Perché succede questo? Gli autori propongono alcune spiegazioni. La prima è molto semplice: questi lavoratori, all’inizio dello studio, stavano già abbastanza bene. I punteggi iniziali di qualità di vita erano sopra la media, quindi c’era meno spazio per migliorare. Se prendi persone già in buona salute, è più difficile far fare loro un “salto” enorme con un intervento relativamente leggero.

La seconda è legata alla natura stessa dell’intervento: esercizi brevi, a corpo libero, a bassa intensità, in videoconferenza. È realistico aspettarsi grandi cambiamenti sul dolore muscolare o sulla funzione fisica con solo due sessioni da 15 minuti a settimana? Probabilmente no. Ma è molto più realistico pensare che questo tipo di intervento possa lavorare su altri fronti: interrompere la sedentarietà, dare la sensazione di “prendersi cura di sé” durante il lavoro, creare piccoli momenti di pausa attiva che migliorano l’umore, la concentrazione, il senso di energia e il rapporto con i colleghi.

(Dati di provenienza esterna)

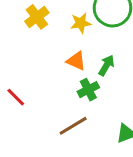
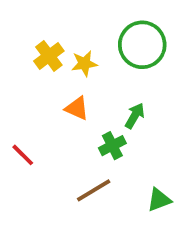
yellow star: (81, 23) -> (84, 63), moved
orange triangle: (76, 61) -> (77, 108), moved

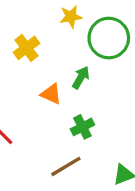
yellow star: (84, 63) -> (71, 17), moved
green arrow: (135, 116) -> (81, 78), moved

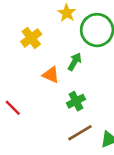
yellow star: (71, 17) -> (67, 13), turned -30
brown line: (66, 166) -> (80, 133), moved

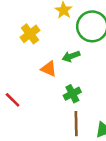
green arrow: (75, 62) -> (71, 56), turned -140
brown line: (80, 133) -> (76, 124), turned -60

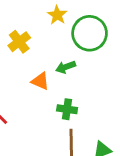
green cross: (72, 94) -> (67, 109), turned 35

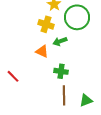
yellow cross: (19, 42) -> (46, 24), moved, turned -35

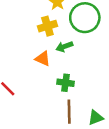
yellow cross: (46, 24) -> (47, 26), turned -35

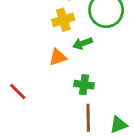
orange triangle: (43, 59) -> (58, 57), turned -42

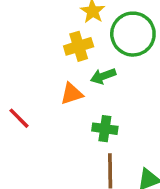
red line: (18, 92) -> (19, 118), moved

Non a caso, nella discussione gli autori collegano i loro risultati ad altre ricerche che mostrano come brevi “pause attive” durante la giornata lavorativa possano migliorare stress, percezione di fatica e vitalità, soprattutto quando vengono integrate nel contesto reale del lavoro e non vissute come qualcosa “in più” da fare fuori dall’orario.

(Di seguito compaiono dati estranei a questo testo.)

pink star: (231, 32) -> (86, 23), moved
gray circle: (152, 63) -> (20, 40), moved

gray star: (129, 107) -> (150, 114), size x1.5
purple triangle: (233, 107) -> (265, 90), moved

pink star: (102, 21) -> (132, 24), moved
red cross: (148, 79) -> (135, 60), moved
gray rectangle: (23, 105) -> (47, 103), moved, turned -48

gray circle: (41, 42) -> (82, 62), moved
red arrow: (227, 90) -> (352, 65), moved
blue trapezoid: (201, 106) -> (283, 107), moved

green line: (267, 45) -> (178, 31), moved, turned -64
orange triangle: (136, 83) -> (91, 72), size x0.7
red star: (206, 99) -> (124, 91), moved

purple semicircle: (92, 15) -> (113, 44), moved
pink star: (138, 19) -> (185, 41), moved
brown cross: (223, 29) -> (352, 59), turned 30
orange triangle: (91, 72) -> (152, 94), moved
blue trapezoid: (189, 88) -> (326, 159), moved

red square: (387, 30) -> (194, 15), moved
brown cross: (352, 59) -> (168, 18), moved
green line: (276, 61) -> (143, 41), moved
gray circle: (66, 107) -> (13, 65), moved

Ovviamente, essendo uno studio pilota, ci sono diversi limiti: il numero finale di partecipanti è piccolo, non c’è un gruppo di controllo con cui confrontare i risultati, l’intervento è stato fatto in un’unica azienda e, dettaglio non banale, molti esercizi sono stati seguiti a distanza, senza la possibilità di correggere in tempo reale tutti i movimenti o di modulare perfettamente l’intensità per ognuno. Tutte cose che gli autori riconoscono e che invitano a interpretare i numeri con prudenza.


Ma il messaggio, se guardiamo al quadro complessivo, è chiaro: anche un programma estremamente semplice, due volte a settimana, da 15–20 minuti, a corpo libero, integrato nell’orario di lavoro e spesso gestito da remoto, è in grado di spostare qualcosa di misurabile nel modo in cui i lavoratori sedentari percepiscono la propria salute, la propria energia, la propria vita sociale e il proprio benessere mentale.

Se sei un lavoratore che passa ore alla scrivania, la traduzione pratica è questa: non devi per forza iniziare da un’ora di palestra al giorno per cominciare a stare meglio. Anche pause strutturate, brevi e regolari, possono essere un primo passo concreto per sentirti più energico e meno svuotato a fine giornata. Se invece gestisci un’azienda o un ufficio, questo studio suggerisce che investire in piccoli programmi di attività fisica interna – anche solo online, anche solo due volte alla settimana – non è “un vezzo”, ma una strategia che può migliorare in modo tangibile la qualità di vita mentale dei tuoi collaboratori.